За несколько дней до того, как равви Шеломо умер от раны, он написал письмо своему ученику Мордехаю из Леховиц: «Приезжай, чтобы я мог посвятить тебя в руководители общины». Мордехай, получив послание, тут же отправился в путь. В дороге он неожиданно испытал чувство, словно канат, по которому он безопасно шел через пропасть, оборвался и он летит в бездну. «Меня разделили с учителем моим!» – воскликнул он и больше не смог произнести ни слова. Люди отвели его к старому равви из Несхижа, имевшему репутацию чудотворца, и попросили его исцелить равви Мордехая, который был на грани помешательства. «Скажите ему, – произнес в ответ равви из Несхижа, – что его учитель скончался. Тогда он выздоровеет». Люди сообщили равви Мордехаю об этом очень осторожно, ибо боялись, что, услышав это, он может что–нибудь с собой сделать. Но как только равви Мордехай услышал о кончине учителя, лицо его снова приняло прежний вид и уверенным голосом он произнес слова благословения, которые принято говорить о скончавшемся, воскликнув при этом: «Он был моим учителем и он им останется!»
Рассказывал равви Ашер из Штолина: «Мой учитель, равви Шеломо, часто говорил: «Я должен приготовиться к тому, что буду делать в аду». Ибо он был уверен, что лучшего не достоин.
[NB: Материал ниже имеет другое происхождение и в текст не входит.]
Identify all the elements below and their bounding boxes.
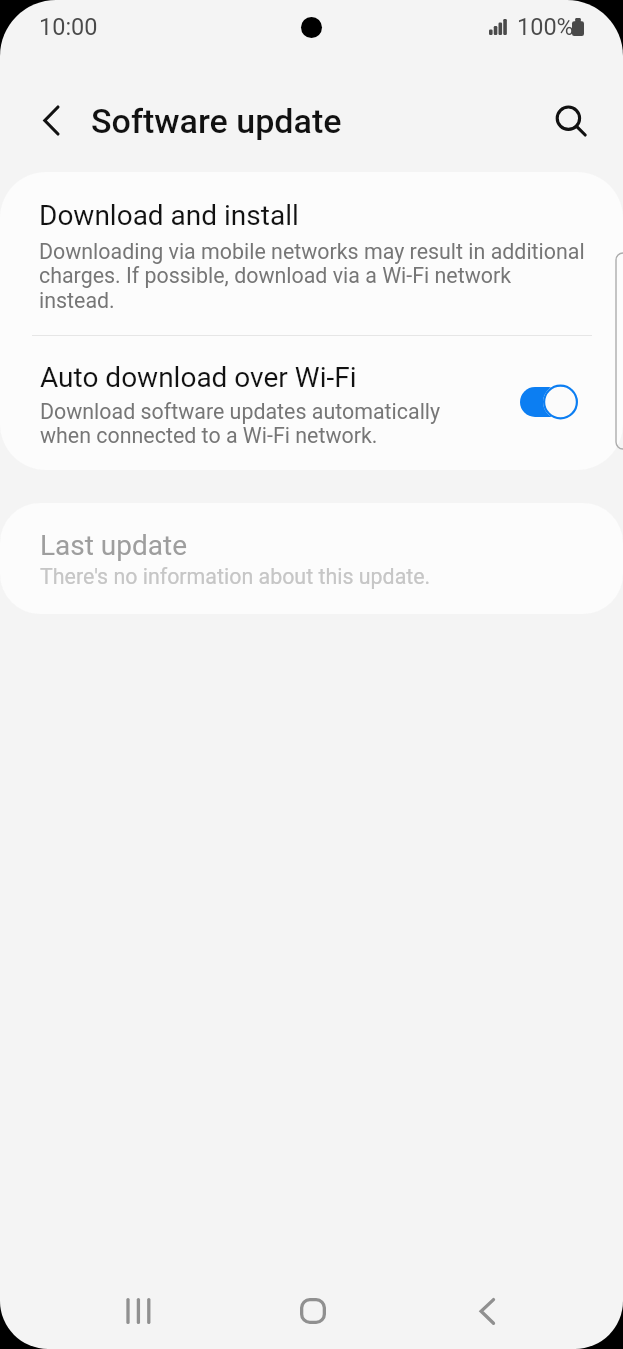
button[interactable]: Back <box>447 1271 527 1349</box>
button[interactable]: Auto download over Wi-Fi <box>520 384 578 420</box>
staticText: 100% <box>517 13 574 41</box>
button[interactable]: Download and install <box>0 172 623 335</box>
button[interactable]: Navigate up <box>24 94 76 146</box>
staticText: Last update <box>40 529 188 562</box>
button[interactable]: Auto download over Wi-Fi <box>0 336 623 470</box>
button[interactable]: Last update <box>0 503 623 614</box>
staticText: 10:00 <box>39 13 98 41</box>
button[interactable]: Search <box>549 95 601 147</box>
staticText: Download software updates automatically … <box>40 399 480 449</box>
staticText: Downloading via mobile networks may resu… <box>39 239 587 314</box>
button[interactable]: Home <box>273 1271 353 1349</box>
staticText: There's no information about this update… <box>40 564 431 589</box>
staticText: Download and install <box>39 199 299 232</box>
button[interactable]: Recent apps <box>98 1271 178 1349</box>
staticText: Auto download over Wi-Fi <box>40 361 357 394</box>
staticText: Software update <box>91 101 342 141</box>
И когда его душа вознеслась после кончины на Небеса и ангелы, радостно приняв его, повели в высший рай, он отказался идти. «Они разыгрывают меня, – сказал он. – Это не может быть миром истины». И тогда само Божественное Присутствие (Шехина) сказало ему: «Пойдем, сын мой! Я одарю тебя своими богатствами без всякой милости». И равви Шеломо пошел за Шехиной».
Рассказывают.
Однажды в Небесный суд поступила жалоба, что большинство сынов Израилевых совершают молитву без должного усердия. А раз так, то решили вынести следующий приговор: пусть на земле появится царь, который запретит евреям совершать вместе публичные молитвы. Но некоторые из ангелов оспорили это решение. Тогда спросили души цадиким, обитающих на Небесах, и они согласились с приговором. Не согласился только равви Шеломо из Карлина. Он потряс миры силой своей молитвы и сказал: «Я – молитва. Я возлагаю на себя обязанность молиться за весь Израиль». И приговор не был принят.
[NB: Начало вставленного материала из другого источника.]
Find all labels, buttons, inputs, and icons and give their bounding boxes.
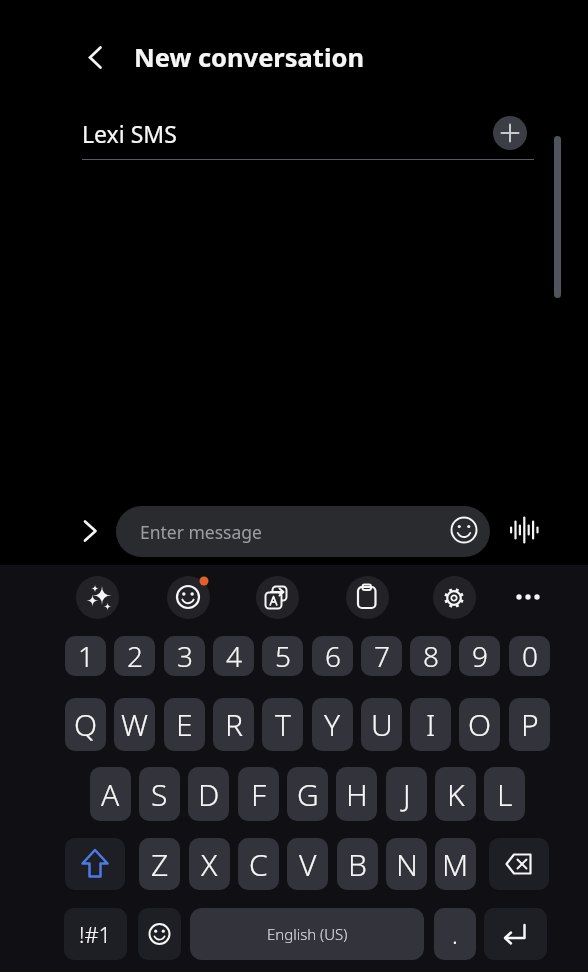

Пришла к равви Израэлю, маггиду из Кожниц, некая женщина и со слезами на глазах рассказала ему, что уже двенадцать лет как замужем, но детей еще не имеет. «Что ты собираешься сделать для этого?» – спросил ее маггид. Женщина не знала, что ответить.
«Моя мать, – сказал ей маггид, – была уже в летах, но детей не имела. И вот она услышала, что в городе Апте, путешествуя, остановился Баал Шем. Она поспешила к нему на постоялый двор и стала умолять, чтобы он помолился о даровании ей сына. «Что ты собираешься сделать для этого?» – спросил ее цадик. «Мой муж – всего лишь бедный переплетчик, – отвечала моя мать, – но у меня есть одна прекрасная вещь, которую я подарю равви». Быстро, как могла, она последовала домой и взяла свою красивую шаль, «катеньку», бережно сохраняемую в сундуке. Но когда она вернулась на постоялый двор, то ей сказали, что Баал Шем уже уехал в Мезбиж. Моя мать тут же последовала за ним, а поскольку у нее не было денег, чтобы ехать, она со своей «катенькой» шла в Мезбиж пешком. Баал Шем, приняв от нее шаль, повесил ее на стену. «Хорошо», – сказал он. И моя мать пошла пешком обратно в Апт. А через год родился я».